3 Die Alteingesessenen: Seit gut 40 Jahren betreibt Sonja Bohn mit ihrem Mann Georg ein Geschäft, das heute einen Schwerpunkt auf Kosmetik und Parfümerie setzt. Sie haben es von Sonja Bohns Schwiegereltern übernommen. Früher war ihr Geschäft eine klassische Drogerie. Die Konkurrenz durch Supermärkte, nicht zuletzt auf dem Barl, machte es nötig, das Sortiment zu verändern. „Viele Leute fahren auf den Barl und kriegen alles da oben. Die kommen nicht noch mal nach Zell rein“, sagt Sonja Bohn. „Gott sei Dank habe ich viele Stammkunden.“ Und zwei „super Angestellte“. Das Internet habe ihr Geschäft ebenfalls verändert. „Oft kommen Kunden herein, riechen an etwas und bestellen es dann woanders.“ In den Frühjahrs- und Sommermonaten lebt Zell auch vom Tourismus. „Ich hätte gern noch ein bisschen mehr Tourismus“, sagt Bohn. Für sie hat ihr Laden immer zum Leben gehört. Aber die 60-Jährige glaubt nicht, dass es sich heute noch jemand antäte, eine Parfümerie in Zell zu betreiben. Warum? Jeden Tag im Geschäft stehen, auch samstags. Da sind 50 Wochenarbeitsstunden schnell zusammen – ohne Bürokram.

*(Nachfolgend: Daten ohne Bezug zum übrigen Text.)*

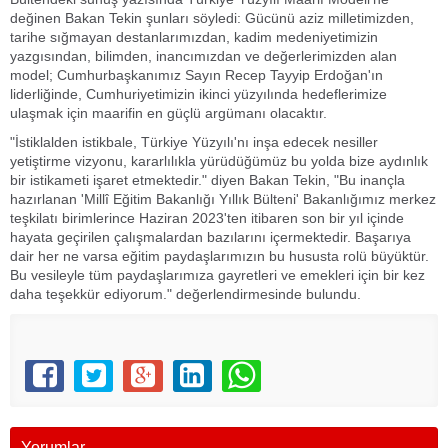
değinen Bakan Tekin şunları söyledi: Gücünü aziz milletimizden,
tarihe sığmayan destanlarımızdan, kadim medeniyetimizin
yazgısından, bilimden, inancımızdan ve değerlerimizden alan
model; Cumhurbaşkanımız Sayın Recep Tayyip Erdoğan'ın
liderliğinde, Cumhuriyetimizin ikinci yüzyılında hedeflerimize
ulaşmak için maarifin en güçlü argümanı olacaktır.
"İstiklalden istikbale, Türkiye Yüzyılı'nı inşa edecek nesiller
yetiştirme vizyonu, kararlılıkla yürüdüğümüz bu yolda bize aydınlık
bir istikameti işaret etmektedir." diyen Bakan Tekin, "Bu inançla
hazırlanan 'Millî Eğitim Bakanlığı Yıllık Bülteni' Bakanlığımız merkez
teşkilatı birimlerince Haziran 2023'ten itibaren son bir yıl içinde
hayata geçirilen çalışmalardan bazılarını içermektedir. Başarıya
dair her ne varsa eğitim paydaşlarımızın bu hususta rolü büyüktür.
Bu vesileyle tüm paydaşlarımıza gayretleri ve emekleri için bir kez
daha teşekkür ediyorum." değerlendirmesinde bulundu.
Yorumlar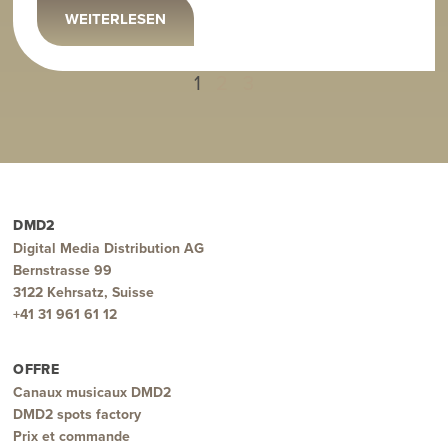
WEITERLESEN
1
2
3
DMD2
Digital Media Distribution AG
Bernstrasse 99
3122 Kehrsatz, Suisse
+41 31 961 61 12
OFFRE
Canaux musicaux DMD2
DMD2 spots factory
Prix et commande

Schon seit dem Jahr 1881 gibt es in Zell das Café Bauer, heute betrieben von Julia und Christian Bauer. Julia Bauer sagt: „Was früher durch die Bäckerei zu tragen war, funktioniert so nicht mehr.“ Also hat sich der Betrieb verändert. Sommers pachten Bauers die nahe gelegene Weinlounge von der Stadt und betreiben sie. „Wir arbeiten dafür mit 20 Winzern zusammen, die auf unserer Weinkarte stehen“, sagt sie. Bewusst mit so vielen. „Die Leute sollen sehen, was für tolle Weine wir hier in Zell haben.“
Sie und ihr Mann betreiben das Café nach wie vor mit Leidenschaft, doch nutzen auch die Weinlounge für Aktionen und Events. So etwas ist auch ein Schaufenster, um Menschen in die Altstadt zu locken, sie zu einem Bummel zu bewegen. Das gilt auch für verkaufsoffene Sonntage. Deshalb ärgert sich Christian Bauer über einen Vorstoß zur Abschaffung derselben, wie ihn die Gewerkschaft Verdi jüngst mancherorts unternahm. Er sagt: „Das ist ein Unding, dass eine Gewerkschaft an so etwas rührt.“ Generell freut sich Julia Bauer aber über die jüngere Entwicklung der Schwarze-Katz-Stadt. „Zell ist gerade im Wandel, es lebt wieder mehr.“ Nun muss man nur das Miteinander noch stärker pflegen und etwas mutiger nach außen tragen, was die Stadt zu bieten hat, findet sie. Auch unterhalb des Barls.